Toplantının açılış konuşmasını yapan Meclis Başkanı Talip Kuriş tam kapanma süreci ve Ermeni soykırımı ile ilgili de değerlendirmelerde bulunarak, “Alınan kararlar doğrultusunda yaklaşık 3 haftalık tam kapanma sürecini hep birlikte yaşayacağız. Öncelikle toplum sağlığı olmak üzere, kapalı işyerlerimizin de bir an önce açılabilmesi ve normal hayatımıza dönebilmemiz için herkesin söz konusu kısıtlamalara uymasını ve destek vermesini önemle rica ediyorum. ABD Başkanı Biden'in 1915 olaylarına ilişkin olarak politik bir söylemle yaptığı sözde 'soykırım' ifadesini büyük bir üzüntüyle karşılıyor, talihsiz bir açıklama olarak değerlendiriyor kesinlikle reddediyoruz.
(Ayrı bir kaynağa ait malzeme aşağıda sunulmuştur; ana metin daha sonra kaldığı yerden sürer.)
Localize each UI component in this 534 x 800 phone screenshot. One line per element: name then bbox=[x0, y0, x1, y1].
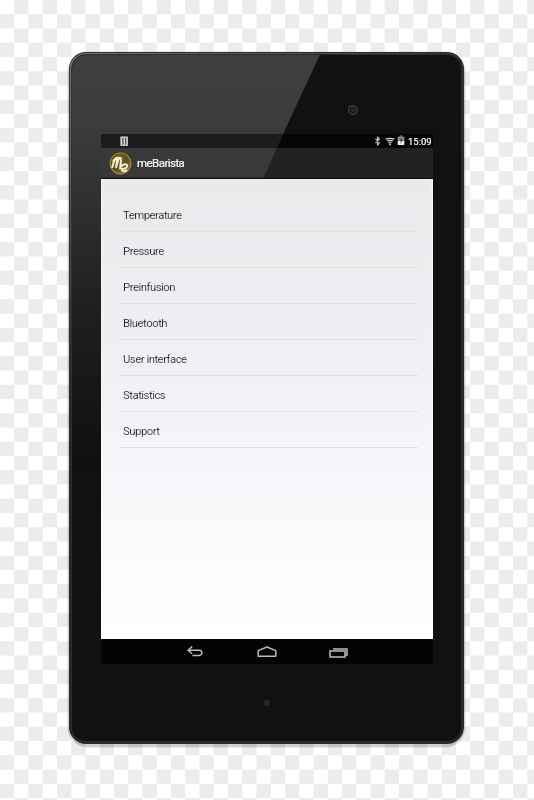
button[interactable]: Back bbox=[169, 639, 223, 664]
button[interactable]: Recent apps bbox=[311, 639, 365, 664]
staticText: Support bbox=[123, 424, 160, 437]
button[interactable]: meBarista bbox=[101, 148, 433, 179]
staticText: 15:09 bbox=[408, 136, 432, 147]
staticText: Pressure bbox=[123, 244, 164, 257]
button[interactable]: Bluetooth bbox=[101, 304, 433, 340]
button[interactable]: Home bbox=[240, 639, 294, 664]
button[interactable]: Support bbox=[101, 412, 433, 448]
staticText: Preinfusion bbox=[123, 280, 175, 293]
staticText: User interface bbox=[123, 352, 187, 365]
button[interactable]: Pressure bbox=[101, 232, 433, 268]
button[interactable]: Temperature bbox=[101, 196, 433, 232]
button[interactable]: Preinfusion bbox=[101, 268, 433, 304]
staticText: meBarista bbox=[137, 156, 185, 169]
button[interactable]: User interface bbox=[101, 340, 433, 376]
staticText: Bluetooth bbox=[123, 316, 168, 329]
staticText: Statistics bbox=[123, 388, 166, 401]
button[interactable]: Statistics bbox=[101, 376, 433, 412]
staticText: Temperature bbox=[123, 208, 182, 221]
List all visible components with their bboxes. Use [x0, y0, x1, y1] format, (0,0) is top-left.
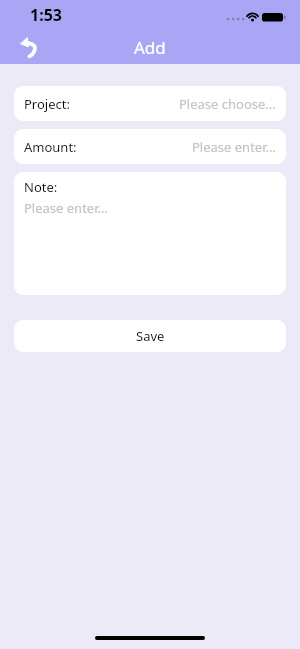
staticText: Note: — [24, 178, 58, 196]
button[interactable]: Amount: — [14, 129, 286, 164]
staticText: Add — [134, 36, 166, 59]
button[interactable]: Project: — [14, 86, 286, 121]
staticText: Please enter... — [24, 199, 108, 217]
staticText: 1:53 — [30, 4, 62, 26]
button[interactable]: Note: — [14, 172, 286, 295]
staticText: Please enter... — [192, 138, 276, 156]
staticText: Please choose... — [179, 95, 276, 113]
staticText: Amount: — [24, 138, 77, 156]
staticText: Project: — [24, 95, 70, 113]
staticText: Save — [136, 327, 165, 345]
button[interactable] — [16, 33, 44, 61]
button[interactable]: Save — [14, 320, 286, 352]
Ayrıca, tarihi gerçeklerden uzak bir niteleme ile ülkemizi ve milletimizi hedef alan bu temelsiz ve çirkin ithamları şiddetle kınıyoruz” dedi.

Yoklama ve gündem maddelerinin oylanmasının ardından 1183 no’lu Meclis oturumuna ait tutanak görüşülerek oy birliği ile kabul edildi. Mart ayı Kat’i Mizan ve ekleri ile Bütçe İzleme Raporu, Hesapları İnceleme Komisyonu Başkanı Vahap Gün’ün sunumunun ardından oylanarak, meclis üyeleri tarafından tasdik edildi.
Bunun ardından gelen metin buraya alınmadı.